**ASSIGNED TASK:**
Your job here is to restate every record exactly, pictures excluded.
GIVEN INFORMATION START
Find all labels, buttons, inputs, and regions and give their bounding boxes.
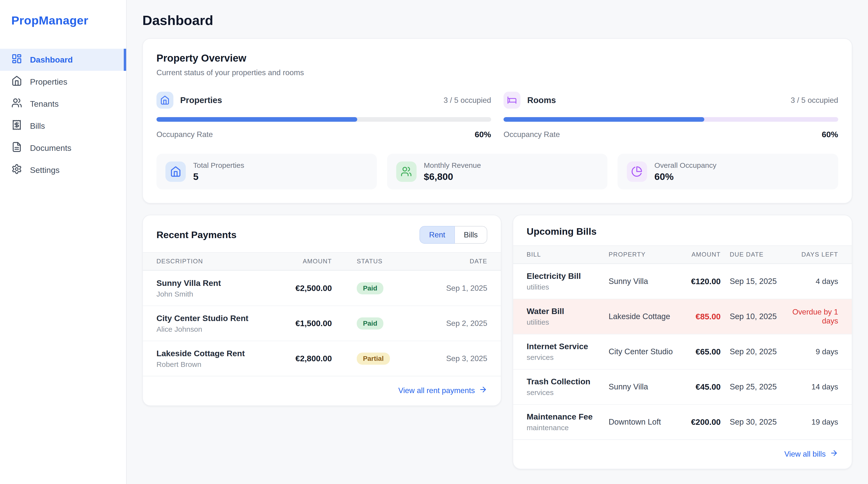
bills-toggle-button[interactable]: Bills (455, 226, 487, 244)
payment-date: Sep 1, 2025 (416, 284, 487, 293)
property-overview-card: Property Overview Current status of your… (143, 38, 852, 203)
bill-property: Sunny Villa (609, 382, 674, 391)
properties-progress-bar (156, 117, 491, 122)
bill-name: Electricity Bill (527, 271, 609, 281)
rooms-progress-bar (503, 117, 838, 122)
bill-due-date: Sep 15, 2025 (721, 277, 781, 286)
main-content: Dashboard Property Overview Current stat… (127, 0, 868, 484)
status-badge: Paid (357, 282, 383, 295)
arrow-right-icon (830, 449, 838, 459)
payment-tenant: John Smith (156, 290, 270, 298)
bill-due-date: Sep 20, 2025 (721, 347, 781, 356)
column-header: STATUS (332, 258, 416, 265)
sidebar-nav: Dashboard Properties Tenants Bills (0, 49, 126, 181)
bill-property: Sunny Villa (609, 277, 674, 286)
payment-date: Sep 3, 2025 (416, 354, 487, 363)
sidebar-item-documents[interactable]: Documents (0, 137, 126, 159)
rent-bills-toggle: Rent Bills (420, 226, 487, 244)
sidebar-item-settings[interactable]: Settings (0, 159, 126, 181)
progress-fill (503, 117, 704, 122)
bill-property: Downtown Loft (609, 417, 674, 427)
active-indicator (124, 49, 126, 71)
progress-fill (156, 117, 357, 122)
home-icon (165, 162, 186, 182)
gear-icon (11, 164, 22, 176)
column-header: BILL (527, 251, 609, 258)
sidebar-item-label: Bills (30, 121, 45, 131)
bill-days-left: Overdue by 1 days (781, 308, 838, 325)
home-icon (11, 76, 22, 88)
status-badge: Partial (357, 352, 390, 365)
home-icon (156, 92, 174, 109)
payment-amount: €2,500.00 (270, 283, 332, 293)
occupancy-meters: Properties 3 / 5 occupied Occupancy Rate… (156, 92, 838, 139)
bill-name: Maintenance Fee (527, 412, 609, 422)
column-header: DATE (416, 258, 487, 265)
bills-table-header: BILL PROPERTY AMOUNT DUE DATE DAYS LEFT (513, 246, 852, 263)
occupancy-rate-label: Occupancy Rate (503, 130, 560, 139)
status-badge: Paid (357, 317, 383, 330)
link-label: View all bills (784, 450, 826, 459)
sidebar-item-dashboard[interactable]: Dashboard (0, 49, 126, 71)
payment-tenant: Alice Johnson (156, 325, 270, 334)
bill-name: Trash Collection (527, 377, 609, 386)
bill-due-date: Sep 10, 2025 (721, 312, 781, 321)
bill-amount: €65.00 (674, 347, 721, 357)
rooms-meter: Rooms 3 / 5 occupied Occupancy Rate 60% (503, 92, 838, 139)
bill-property: Lakeside Cottage (609, 312, 674, 321)
column-header: DUE DATE (721, 251, 781, 258)
bill-category: utilities (527, 283, 609, 291)
payment-description: City Center Studio Rent (156, 314, 270, 323)
occupancy-rate-value: 60% (475, 130, 491, 139)
meter-label: Rooms (527, 95, 556, 105)
document-icon (11, 142, 22, 154)
occupancy-rate-value: 60% (822, 130, 838, 139)
sidebar-item-label: Properties (30, 77, 67, 87)
stat-label: Overall Occupancy (654, 161, 716, 170)
users-icon (11, 97, 22, 110)
app-root: PropManager Dashboard Properties Tenants (0, 0, 868, 484)
stat-label: Monthly Revenue (424, 161, 481, 170)
payment-amount: €2,800.00 (270, 354, 332, 363)
payments-table-header: DESCRIPTION AMOUNT STATUS DATE (143, 252, 501, 271)
bill-amount: €45.00 (674, 382, 721, 392)
rent-toggle-button[interactable]: Rent (420, 226, 455, 244)
view-all-bills-link[interactable]: View all bills (784, 449, 838, 459)
bill-amount: €85.00 (674, 312, 721, 321)
table-row[interactable]: Trash Collection services Sunny Villa €4… (513, 369, 852, 404)
stat-overall-occupancy: Overall Occupancy 60% (618, 154, 838, 189)
recent-payments-card: Recent Payments Rent Bills DESCRIPTION A… (143, 215, 501, 406)
table-row[interactable]: Sunny Villa Rent John Smith €2,500.00 Pa… (143, 271, 501, 306)
bill-amount: €200.00 (674, 417, 721, 427)
sidebar-item-label: Documents (30, 143, 71, 153)
bill-category: services (527, 389, 609, 397)
occupancy-rate-label: Occupancy Rate (156, 130, 213, 139)
table-row[interactable]: Water Bill utilities Lakeside Cottage €8… (513, 299, 852, 334)
bill-name: Internet Service (527, 342, 609, 351)
upcoming-bills-card: Upcoming Bills BILL PROPERTY AMOUNT DUE … (513, 215, 852, 469)
bill-category: services (527, 353, 609, 362)
table-row[interactable]: Electricity Bill utilities Sunny Villa €… (513, 263, 852, 299)
sidebar: PropManager Dashboard Properties Tenants (0, 0, 127, 484)
table-row[interactable]: Maintenance Fee maintenance Downtown Lof… (513, 404, 852, 439)
app-logo: PropManager (0, 0, 126, 27)
payment-amount: €1,500.00 (270, 319, 332, 328)
table-row[interactable]: Internet Service services City Center St… (513, 334, 852, 369)
sidebar-item-label: Dashboard (30, 55, 73, 64)
payment-description: Sunny Villa Rent (156, 278, 270, 288)
sidebar-item-properties[interactable]: Properties (0, 71, 126, 93)
stat-cards: Total Properties 5 Monthly Revenue $6,80… (156, 154, 838, 189)
arrow-right-icon (479, 385, 487, 396)
meter-label: Properties (180, 95, 222, 105)
occupied-count: 3 / 5 occupied (444, 96, 491, 105)
table-row[interactable]: City Center Studio Rent Alice Johnson €1… (143, 306, 501, 341)
stat-label: Total Properties (193, 161, 244, 170)
bill-days-left: 4 days (781, 277, 838, 286)
sidebar-item-label: Settings (30, 165, 60, 175)
sidebar-item-tenants[interactable]: Tenants (0, 93, 126, 115)
view-all-rent-payments-link[interactable]: View all rent payments (398, 385, 487, 396)
bill-property: City Center Studio (609, 347, 674, 356)
sidebar-item-bills[interactable]: Bills (0, 115, 126, 137)
bill-due-date: Sep 30, 2025 (721, 417, 781, 427)
table-row[interactable]: Lakeside Cottage Rent Robert Brown €2,80… (143, 341, 501, 376)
GIVEN INFORMATION END
**OUTPUT BELOW:**
Find all labels, buttons, inputs, and regions and give their bounding boxes.
bills-toggle-button[interactable]: Bills (455, 226, 487, 244)
payment-date: Sep 1, 2025 (416, 284, 487, 293)
property-overview-card: Property Overview Current status of your… (143, 38, 852, 203)
bill-property: Sunny Villa (609, 382, 674, 391)
properties-progress-bar (156, 117, 491, 122)
bill-name: Electricity Bill (527, 271, 609, 281)
rooms-progress-bar (503, 117, 838, 122)
bill-due-date: Sep 15, 2025 (721, 277, 781, 286)
main-content: Dashboard Property Overview Current stat… (127, 0, 868, 484)
status-badge: Paid (357, 282, 383, 295)
arrow-right-icon (830, 449, 838, 459)
payment-tenant: John Smith (156, 290, 270, 298)
bill-due-date: Sep 20, 2025 (721, 347, 781, 356)
column-header: STATUS (332, 258, 416, 265)
sidebar-nav: Dashboard Properties Tenants Bills (0, 49, 126, 181)
bill-property: Sunny Villa (609, 277, 674, 286)
payment-date: Sep 3, 2025 (416, 354, 487, 363)
sidebar-item-documents[interactable]: Documents (0, 137, 126, 159)
rent-bills-toggle: Rent Bills (420, 226, 487, 244)
sidebar-item-settings[interactable]: Settings (0, 159, 126, 181)
progress-fill (503, 117, 704, 122)
bill-property: Downtown Loft (609, 417, 674, 427)
active-indicator (124, 49, 126, 71)
progress-fill (156, 117, 357, 122)
home-icon (165, 162, 186, 182)
gear-icon (11, 164, 22, 176)
column-header: BILL (527, 251, 609, 258)
sidebar-item-label: Bills (30, 121, 45, 131)
bill-days-left: Overdue by 1 days (781, 308, 838, 325)
home-icon (11, 76, 22, 88)
status-badge: Partial (357, 352, 390, 365)
home-icon (156, 92, 174, 109)
payment-amount: €2,500.00 (270, 283, 332, 293)
occupancy-meters: Properties 3 / 5 occupied Occupancy Rate… (156, 92, 838, 139)
bill-name: Maintenance Fee (527, 412, 609, 422)
column-header: DATE (416, 258, 487, 265)
bills-table-header: BILL PROPERTY AMOUNT DUE DATE DAYS LEFT (513, 246, 852, 263)
occupancy-rate-label: Occupancy Rate (503, 130, 560, 139)
status-badge: Paid (357, 317, 383, 330)
link-label: View all bills (784, 450, 826, 459)
sidebar-item-dashboard[interactable]: Dashboard (0, 49, 126, 71)
payment-tenant: Alice Johnson (156, 325, 270, 334)
bill-name: Trash Collection (527, 377, 609, 386)
bill-due-date: Sep 10, 2025 (721, 312, 781, 321)
bill-amount: €65.00 (674, 347, 721, 357)
rooms-meter: Rooms 3 / 5 occupied Occupancy Rate 60% (503, 92, 838, 139)
bill-property: Lakeside Cottage (609, 312, 674, 321)
column-header: DUE DATE (721, 251, 781, 258)
bill-category: utilities (527, 283, 609, 291)
payment-description: City Center Studio Rent (156, 314, 270, 323)
occupancy-rate-value: 60% (475, 130, 491, 139)
meter-label: Rooms (527, 95, 556, 105)
document-icon (11, 142, 22, 154)
occupancy-rate-value: 60% (822, 130, 838, 139)
sidebar-item-label: Properties (30, 77, 67, 87)
stat-label: Overall Occupancy (654, 161, 716, 170)
users-icon (11, 97, 22, 110)
app-root: PropManager Dashboard Properties Tenants (0, 0, 868, 484)
stat-label: Monthly Revenue (424, 161, 481, 170)
payment-amount: €2,800.00 (270, 354, 332, 363)
payments-table-header: DESCRIPTION AMOUNT STATUS DATE (143, 252, 501, 271)
bill-amount: €45.00 (674, 382, 721, 392)
rent-toggle-button[interactable]: Rent (420, 226, 455, 244)
view-all-bills-link[interactable]: View all bills (784, 449, 838, 459)
bill-amount: €85.00 (674, 312, 721, 321)
table-row[interactable]: Trash Collection services Sunny Villa €4… (513, 369, 852, 404)
stat-overall-occupancy: Overall Occupancy 60% (618, 154, 838, 189)
recent-payments-card: Recent Payments Rent Bills DESCRIPTION A… (143, 215, 501, 406)
table-row[interactable]: Sunny Villa Rent John Smith €2,500.00 Pa… (143, 271, 501, 306)
bill-amount: €200.00 (674, 417, 721, 427)
sidebar-item-label: Documents (30, 143, 71, 153)
bill-category: services (527, 389, 609, 397)
occupancy-rate-label: Occupancy Rate (156, 130, 213, 139)
table-row[interactable]: Water Bill utilities Lakeside Cottage €8… (513, 299, 852, 334)
bill-name: Internet Service (527, 342, 609, 351)
upcoming-bills-card: Upcoming Bills BILL PROPERTY AMOUNT DUE … (513, 215, 852, 469)
bill-category: services (527, 353, 609, 362)
table-row[interactable]: Electricity Bill utilities Sunny Villa €… (513, 263, 852, 299)
sidebar: PropManager Dashboard Properties Tenants (0, 0, 127, 484)
table-row[interactable]: Maintenance Fee maintenance Downtown Lof… (513, 404, 852, 439)
app-logo: PropManager (0, 0, 126, 27)
payment-amount: €1,500.00 (270, 319, 332, 328)
table-row[interactable]: Internet Service services City Center St… (513, 334, 852, 369)
sidebar-item-label: Dashboard (30, 55, 73, 64)
payment-description: Sunny Villa Rent (156, 278, 270, 288)
sidebar-item-properties[interactable]: Properties (0, 71, 126, 93)
stat-cards: Total Properties 5 Monthly Revenue $6,80… (156, 154, 838, 189)
arrow-right-icon (479, 385, 487, 396)
meter-label: Properties (180, 95, 222, 105)
occupied-count: 3 / 5 occupied (444, 96, 491, 105)
table-row[interactable]: City Center Studio Rent Alice Johnson €1… (143, 306, 501, 341)
stat-label: Total Properties (193, 161, 244, 170)
bill-days-left: 4 days (781, 277, 838, 286)
sidebar-item-label: Settings (30, 165, 60, 175)
sidebar-item-tenants[interactable]: Tenants (0, 93, 126, 115)
view-all-rent-payments-link[interactable]: View all rent payments (398, 385, 487, 396)
bill-property: City Center Studio (609, 347, 674, 356)
sidebar-item-bills[interactable]: Bills (0, 115, 126, 137)
bill-due-date: Sep 30, 2025 (721, 417, 781, 427)
table-row[interactable]: Lakeside Cottage Rent Robert Brown €2,80… (143, 341, 501, 376)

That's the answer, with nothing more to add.